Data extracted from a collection
-- Opening Marker --

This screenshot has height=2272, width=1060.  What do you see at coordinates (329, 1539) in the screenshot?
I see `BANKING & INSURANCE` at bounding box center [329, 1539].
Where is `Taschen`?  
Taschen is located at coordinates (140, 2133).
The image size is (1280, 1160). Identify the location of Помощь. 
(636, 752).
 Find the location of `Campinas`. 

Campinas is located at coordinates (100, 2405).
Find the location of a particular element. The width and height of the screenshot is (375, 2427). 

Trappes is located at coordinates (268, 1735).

-- Closing Marker --

● **Description of the task**
The line containing "The image size" marks the start; retype it and each line after it through the end of the records above, exactly.

● **Result for this exercise**
The image size is (1280, 1160). Identify the location of Помощь. 
(636, 752).
 Find the location of `Campinas`. 

Campinas is located at coordinates (100, 2405).
Find the location of a particular element. The width and height of the screenshot is (375, 2427). 

Trappes is located at coordinates (268, 1735).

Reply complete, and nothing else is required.